I find that because Silicon Formulations (Mouldings) Pty Limited and Silicon Formulations Pty Limited had in common the directorship and shareholdings of Mr Gray and because they operated from the same premises in a similar line of business (science aids for schools) they were "associated companies".
I find that London Insurance Company agreed to insure both companies in the business of importing and manufacture against public liability in respect of activities carried on at 36 Woodfield Boulevarde Caringbah.
Was Betta in Breach of the Terms of the Policy?
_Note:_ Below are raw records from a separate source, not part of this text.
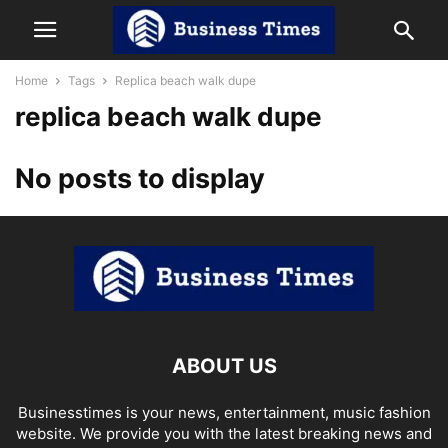
Home
Tags
Replica beach walk dupe
replica beach walk dupe
No posts to display
ABOUT US
Businesstimes is your news, entertainment, music fashion
website. We provide you with the latest breaking news and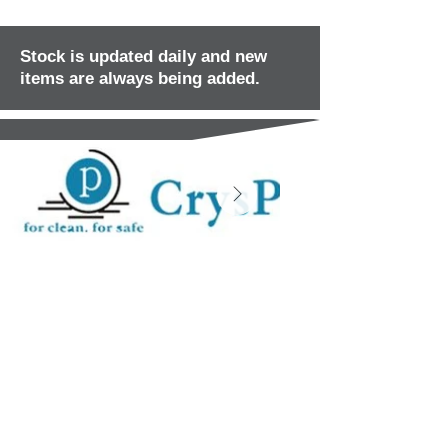
Stock is updated daily and new
items are always being added.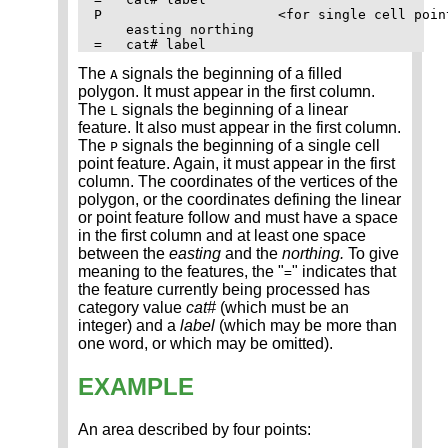
P                      <for single cell point
    easting northing

The
signals the beginning of a filled
A
polygon. It must appear in the first column.
The
signals the beginning of a linear
L
feature. It also must appear in the first column.
The
signals the beginning of a single cell
P
point feature. Again, it must appear in the first
column. The coordinates of the vertices of the
polygon, or the coordinates defining the linear
or point feature follow and must have a space
in the first column and at least one space
between the
easting
and the
northing.
To give
meaning to the features, the "
" indicates that
=
the feature currently being processed has
category value
cat#
(which must be an
integer) and a
label
(which may be more than
one word, or which may be omitted).
EXAMPLE
An area described by four points: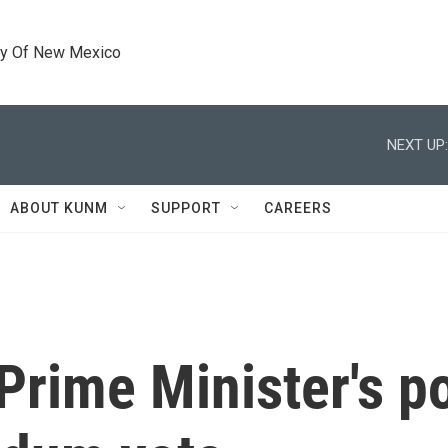
ty Of New Mexico
NEXT UP:
ABOUT KUNM
SUPPORT
CAREERS
 Prime Minister's po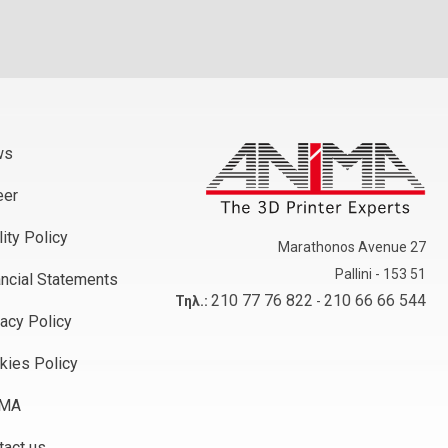
ws
eer
ity Policy
Marathonos Avenue 27
Pallini - 153 51
ancial Statements
210 77 76 822
210 66 66 544
Τηλ.:
-
vacy Policy
kies Policy
iMA
tact us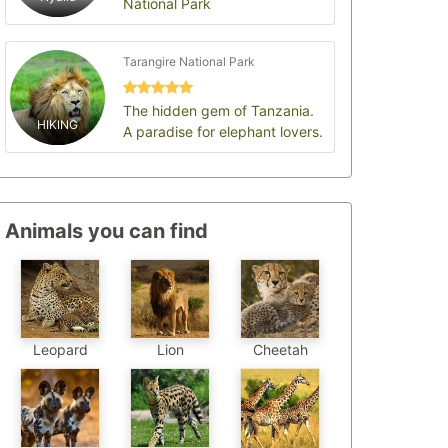
National Park
Tarangire National Park
The hidden gem of Tanzania.
HIKING
A paradise for elephant lovers.
Animals you can find
Leopard
Cheetah
Lion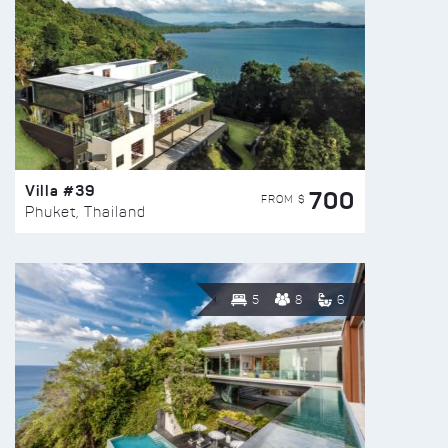
Villa #39
700
FROM $
Phuket, Thailand
5
8
6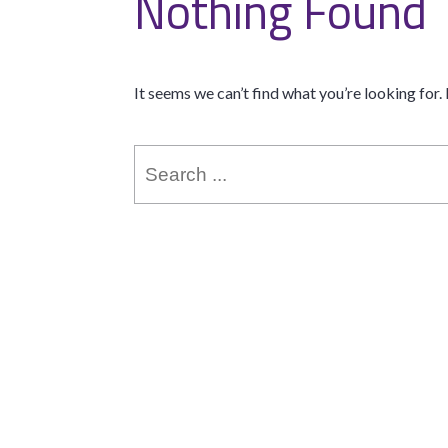
Nothing Found
It seems we can’t find what you’re looking for.
Search
for: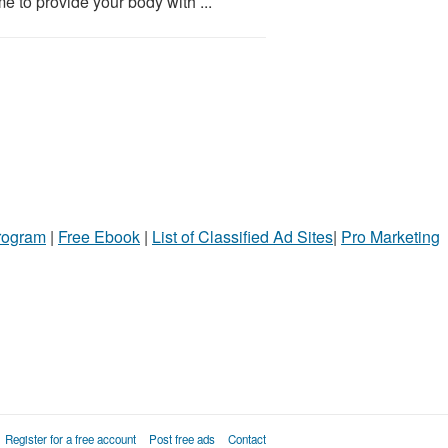
e to provide your body with ...
Program
|
Free Ebook
|
List of Classified Ad Sites
|
Pro Marketing
Register for a free account
Post free ads
Contact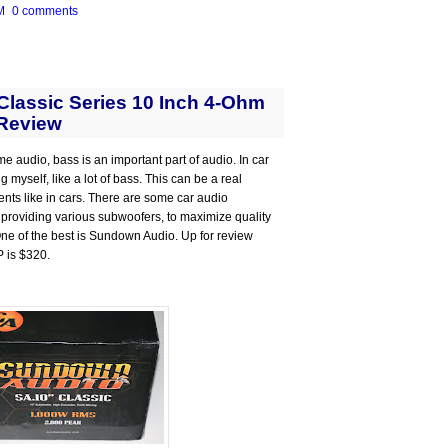
M
0 comments
lassic Series 10 Inch 4-Ohm
Review
me audio, bass is an important part of audio. In car
 myself, like a lot of bass. This can be a real
ts like in cars. There are some car audio
 providing various subwoofers, to maximize quality
 One of the best is Sundown Audio. Up for review
P is $320.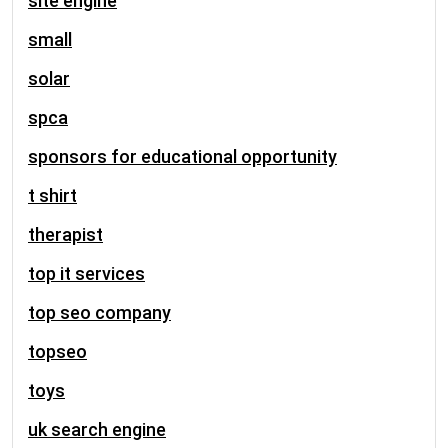
site engine
small
solar
spca
sponsors for educational opportunity
t shirt
therapist
top it services
top seo company
topseo
toys
uk search engine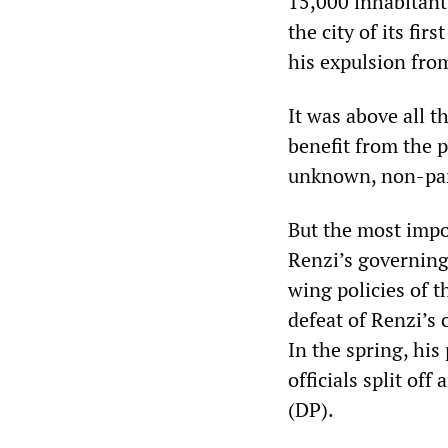
15,000 inhabitant
the city of its fir
his expulsion fro
It was above all t
benefit from the p
unknown, non-par
But the most impor
Renzi’s governing
wing policies of 
defeat of Renzi’s 
In the spring, his
officials split o
(DP).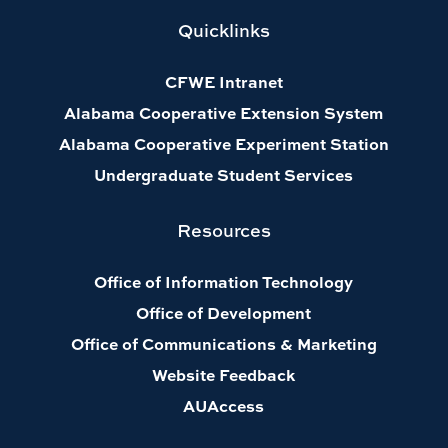
Quicklinks
CFWE Intranet
Alabama Cooperative Extension System
Alabama Cooperative Experiment Station
Undergraduate Student Services
Resources
Office of Information Technology
Office of Development
Office of Communications & Marketing
Website Feedback
AUAccess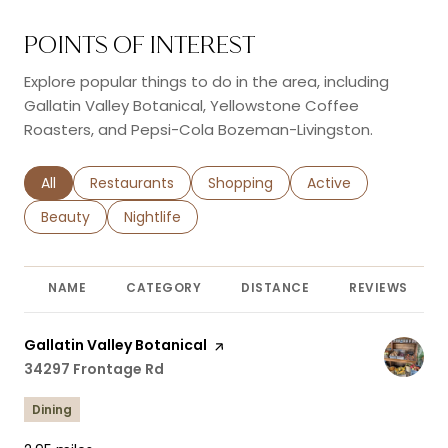
POINTS OF INTEREST
Explore popular things to do in the area, including
Gallatin Valley Botanical, Yellowstone Coffee
Roasters, and Pepsi-Cola Bozeman-Livingston.
Search businesses related to
All
Search businesses related to
Restaurants
Search businesses related to
Shopping
Search businesses r
Active
Search businesses related to
Beauty
Search businesses related to
Nightlife
NAME
CATEGORY
DISTANCE
REVIEWS
Visit the
Gallatin Valley Botanical
page on Yelp
Search
34297 Frontage Rd
on Google Maps
Dining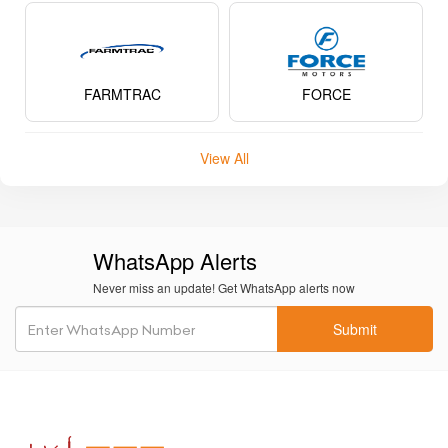
FARMTRAC
FORCE
View All
WhatsApp Alerts
Never miss an update! Get WhatsApp alerts now
Submit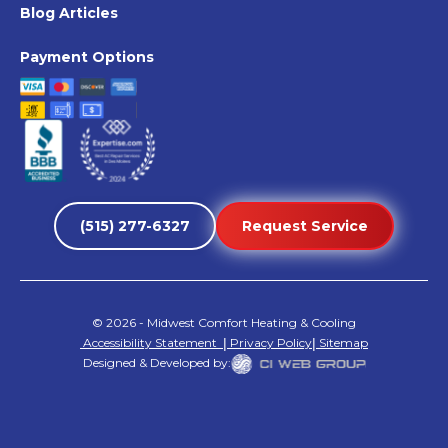
Blog Articles
Payment Options
(515) 277-6327
Request Service
©
2026
- Midwest Comfort Heating & Cooling
Accessibility Statement
|
Privacy Policy
|
Sitemap
Designed & Developed by: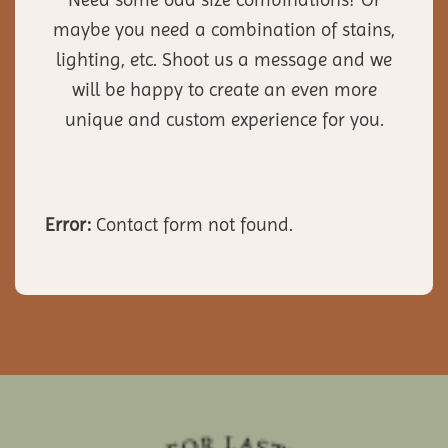
maybe you need a combination of stains,
lighting, etc. Shoot us a message and we
will be happy to create an even more
unique and custom experience for you.
Error:
Contact form not found.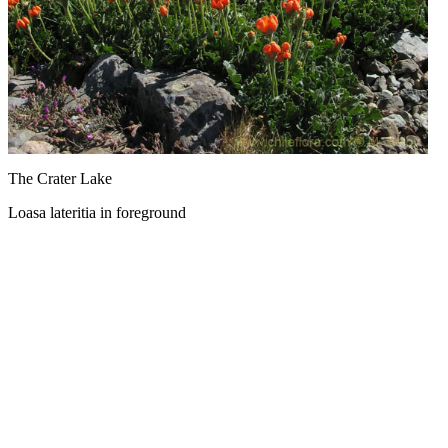
The Crater Lake
Loasa lateritia in foreground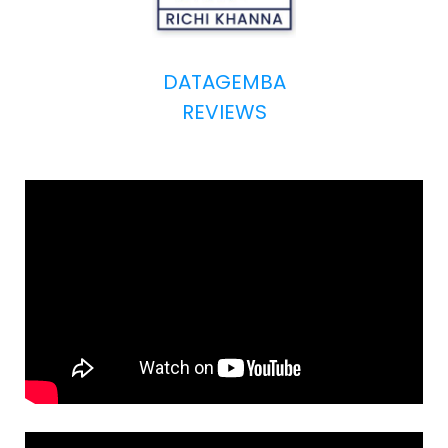
DATAGEMBA
REVIEWS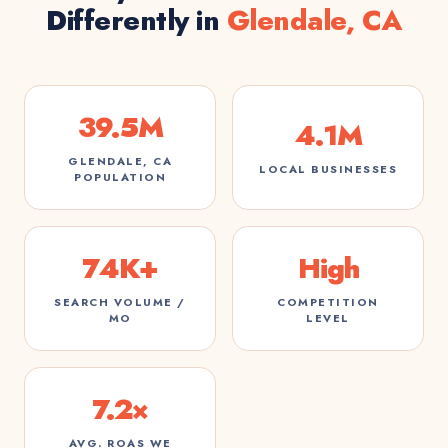
Differently in
Glendale, CA
39.5M
4.1M
GLENDALE, CA
LOCAL BUSINESSES
POPULATION
74K+
High
SEARCH VOLUME /
COMPETITION
MO
LEVEL
7.2×
AVG. ROAS WE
It is beyond question upon the evidence of Miss Hall that the policy in question was in the terms set out in exhibit Sun Alliance 1. Clause 4 of that policy is in the following terms:
4. The insured shall exercise reasonable care that only competent employees are employed and shall take all reasonable precautions to prevent bodily injury or damage to property and shall take reasonable measures to maintain all premises, furnishings, fittings, appliances and plant in sound condition and to comply with all statutory obligations and by-laws or regulations imposed by any public authority for the safety of persons or property.
For reasons expressed in my consideration of the liability of Betta I find that Betta was not in breach of this condition.
Because Betta is not liable in respect of the claims made upon it by Harlander and Wallaby Grip an order that Sun Alliance indemnify Betta under the terms of the policy is not appropriate. The terms of the policy, however, oblige Sun Alliance to pay "All law costs and all charges and expenses incurred in . . . defence of claims" which if sustained would entitle Betta to indemnity. It is appropriate that the parties agree on the amount to which Betta would be entitled pursuant to this provision had indemnity not been denied.
ORDERS
Judgment for the State of New South Wales against Harlander Pty Ltd (in liquidation), Wallaby Grip (BAE) Pty Ltd (in liquidation) and Betta Industries Pty Ltd.
Judgment for Betta Industries Pty Ltd against Harlander Pty Ltd (in liquidation), and Wallaby Grip (BAE) Pty Ltd.
Verdict for Betta Industries Pty Ltd against Royal and Sun Alliance Insurance Australia Ltd. Judgment to be in accordance with short minutes of order if agreed, otherwise upon further submissions as to amount.
Costs orders reserved pending agreement or further submissions.